一年前、きらめく夏の日に、わたしは武装した青衛兵のオートバイ部隊に護送された軍用ジープで、この入植地につれてこられた。到着すると、この地区の査察官に指名され、ただちに任務につくよう命じられた。わたしはこの査察官の建物に送りこまれ、前任者の最後の報告書と隠し部屋の住人のファイルをたわされた。

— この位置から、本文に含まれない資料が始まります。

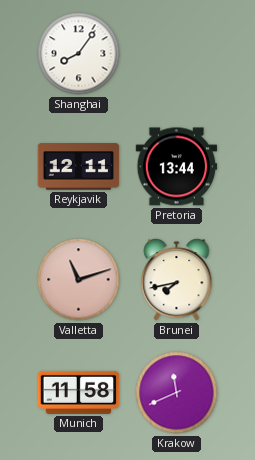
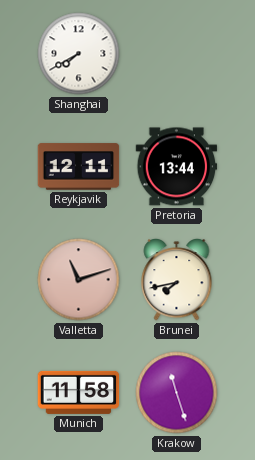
Shanghai: 8:06 -> 7:40
Krakow: 11:41 -> 11:27
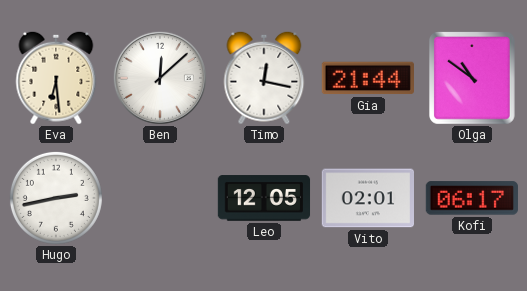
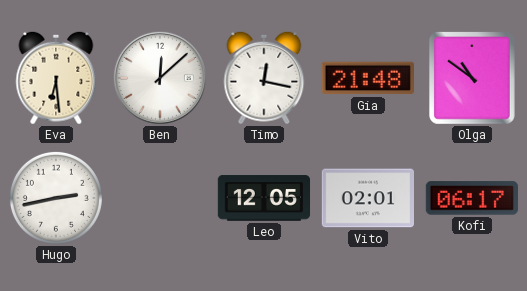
Gia: 21:44 -> 21:48
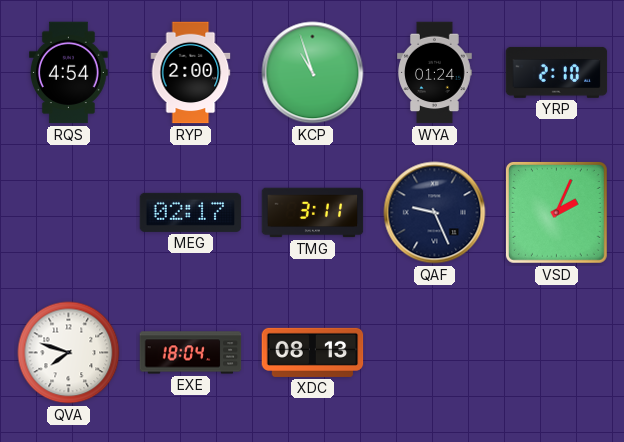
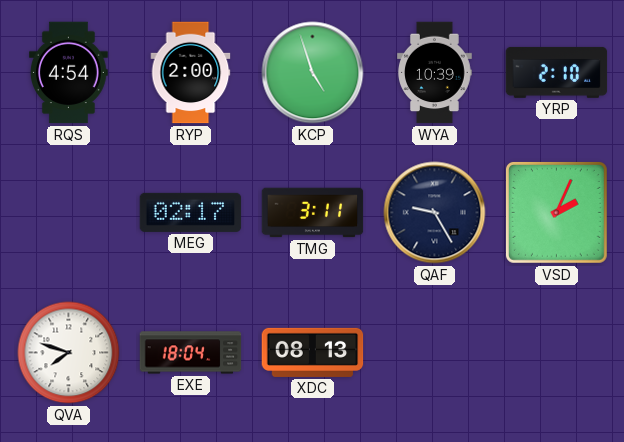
KCP: 10:57 -> 4:57
WYA: 01:24 -> 10:39
QAF: 9:26 -> 9:25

 暗い時代である。わたしはよく眠れない。埋葬されていた娘のことが脳裏から離れないのだ。あれからなにがわかったのか、どうして行政当局は教えてくれないのだろう? あの男は不平をもらしていたなどと、管理人たちに密告されるのを恐れて、わたしは体面をつくろうのに汲々としている。いかなる形であれ、彼らと親密になるのも避けている(ここではたやすいことだが)。どんな犠牲をはらっても、あのむせび泣きに加わりたいという衝動をぐっとこらえている。聞こえるかい? よく聞いてごらん。慣れないうちはわかりにくいかもしれないが、そうだ、あの声だ。聞こえるだろう。低い太鼓のような遠い潮騒にまじって、たえまなくフィヨルドを漂いつづけ、ついには北風のはてしないうめきに収斂していく、悲鳴のようにかすかな悲嘆の歌が。